[Page-level text extractions]
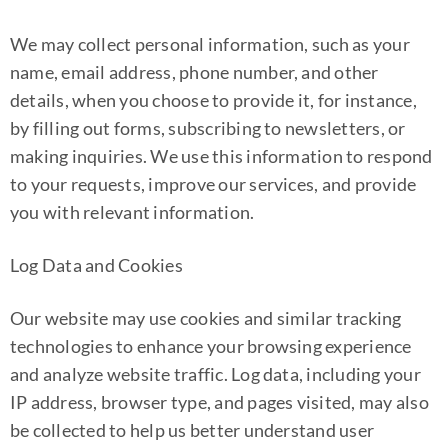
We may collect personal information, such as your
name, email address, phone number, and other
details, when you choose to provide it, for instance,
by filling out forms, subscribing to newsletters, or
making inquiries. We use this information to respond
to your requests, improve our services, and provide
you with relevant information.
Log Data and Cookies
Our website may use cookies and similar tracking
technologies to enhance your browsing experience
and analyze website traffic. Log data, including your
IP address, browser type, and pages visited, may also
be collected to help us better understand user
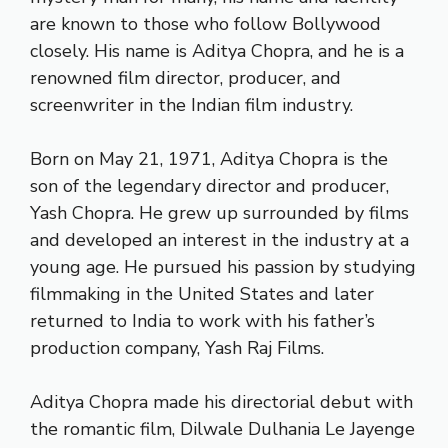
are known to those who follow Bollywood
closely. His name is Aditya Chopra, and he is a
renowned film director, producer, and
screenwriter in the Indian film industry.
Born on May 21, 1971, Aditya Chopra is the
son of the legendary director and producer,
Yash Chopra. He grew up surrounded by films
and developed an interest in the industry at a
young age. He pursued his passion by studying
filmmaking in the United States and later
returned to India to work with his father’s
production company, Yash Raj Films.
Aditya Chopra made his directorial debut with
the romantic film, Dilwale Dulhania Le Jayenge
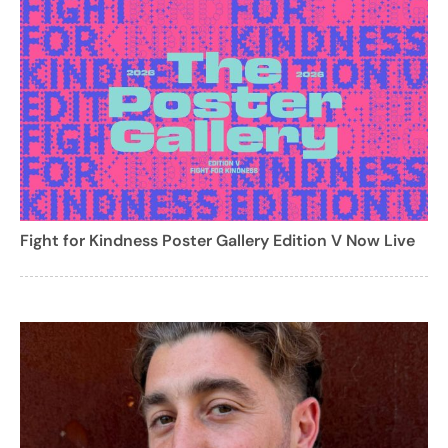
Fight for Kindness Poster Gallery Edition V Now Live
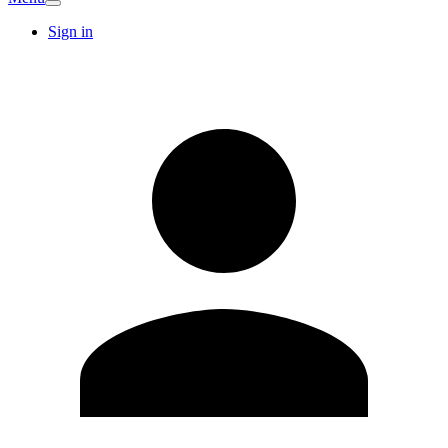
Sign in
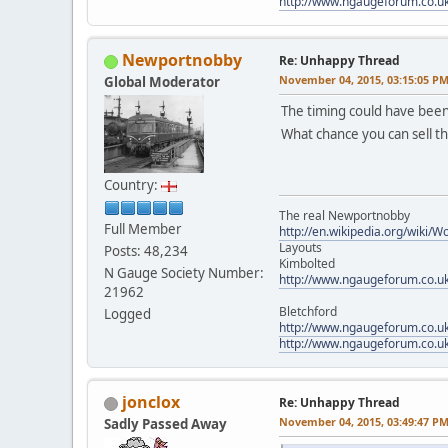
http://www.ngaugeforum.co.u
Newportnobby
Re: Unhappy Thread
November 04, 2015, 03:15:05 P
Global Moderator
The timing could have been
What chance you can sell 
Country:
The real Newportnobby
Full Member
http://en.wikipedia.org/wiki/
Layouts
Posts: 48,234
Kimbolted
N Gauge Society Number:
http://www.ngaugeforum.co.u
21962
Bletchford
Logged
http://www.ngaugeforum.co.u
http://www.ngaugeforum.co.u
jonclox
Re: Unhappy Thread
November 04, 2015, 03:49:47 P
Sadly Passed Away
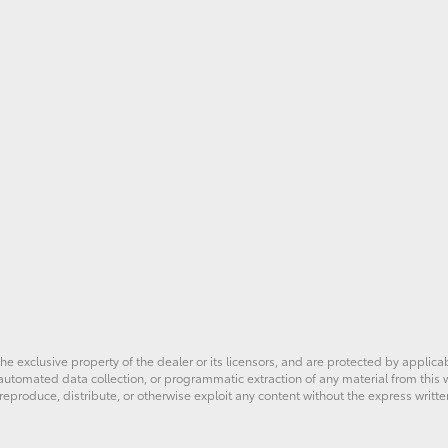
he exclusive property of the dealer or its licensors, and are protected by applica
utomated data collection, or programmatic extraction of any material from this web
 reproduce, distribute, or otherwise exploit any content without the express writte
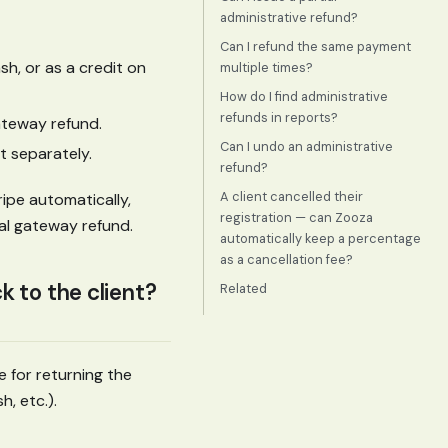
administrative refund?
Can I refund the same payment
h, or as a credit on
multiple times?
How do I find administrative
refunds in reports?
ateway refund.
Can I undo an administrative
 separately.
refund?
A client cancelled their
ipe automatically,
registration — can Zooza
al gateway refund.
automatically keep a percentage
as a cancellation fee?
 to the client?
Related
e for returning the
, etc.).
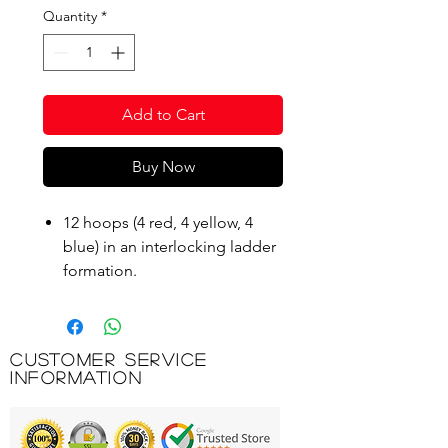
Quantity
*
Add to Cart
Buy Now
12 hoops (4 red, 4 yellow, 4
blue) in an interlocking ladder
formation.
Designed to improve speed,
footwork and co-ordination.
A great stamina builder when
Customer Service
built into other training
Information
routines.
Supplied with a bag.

◆ Exercise instructions
Set down the records above exactly, leaving out pictures.

◆ Response box
We may collect personal information, such as your
name, email address, phone number, and other
details, when you choose to provide it, for instance,
by filling out forms, subscribing to newsletters, or
making inquiries. We use this information to respond
to your requests, improve our services, and provide
you with relevant information.
Log Data and Cookies
Our website may use cookies and similar tracking
technologies to enhance your browsing experience
and analyze website traffic. Log data, including your
IP address, browser type, and pages visited, may also
be collected to help us better understand user
are known to those who follow Bollywood
closely. His name is Aditya Chopra, and he is a
renowned film director, producer, and
screenwriter in the Indian film industry.
Born on May 21, 1971, Aditya Chopra is the
son of the legendary director and producer,
Yash Chopra. He grew up surrounded by films
and developed an interest in the industry at a
young age. He pursued his passion by studying
filmmaking in the United States and later
returned to India to work with his father’s
production company, Yash Raj Films.
Aditya Chopra made his directorial debut with
the romantic film, Dilwale Dulhania Le Jayenge
Fight for Kindness Poster Gallery Edition V Now Live
Sign in
http://www.ngaugeforum.co.u
Newportnobby
Re: Unhappy Thread
November 04, 2015, 03:15:05 P
Global Moderator
The timing could have been
What chance you can sell 
Country:
The real Newportnobby
Full Member
http://en.wikipedia.org/wiki/
Layouts
Posts: 48,234
Kimbolted
N Gauge Society Number:
http://www.ngaugeforum.co.u
21962
Bletchford
Logged
http://www.ngaugeforum.co.u
http://www.ngaugeforum.co.u
jonclox
Re: Unhappy Thread
November 04, 2015, 03:49:47 P
Sadly Passed Away
he exclusive property of the dealer or its licensors, and are protected by applica
utomated data collection, or programmatic extraction of any material from this web
 reproduce, distribute, or otherwise exploit any content without the express writte
administrative refund?
Can I refund the same payment
h, or as a credit on
multiple times?
How do I find administrative
refunds in reports?
ateway refund.
Can I undo an administrative
 separately.
refund?
A client cancelled their
ipe automatically,
registration — can Zooza
al gateway refund.
automatically keep a percentage
as a cancellation fee?
 to the client?
Related
e for returning the
, etc.).
Quantity
*
Add to Cart
Buy Now
12 hoops (4 red, 4 yellow, 4
blue) in an interlocking ladder
formation.
Designed to improve speed,
footwork and co-ordination.
A great stamina builder when
Customer Service
built into other training
Information
routines.
Supplied with a bag.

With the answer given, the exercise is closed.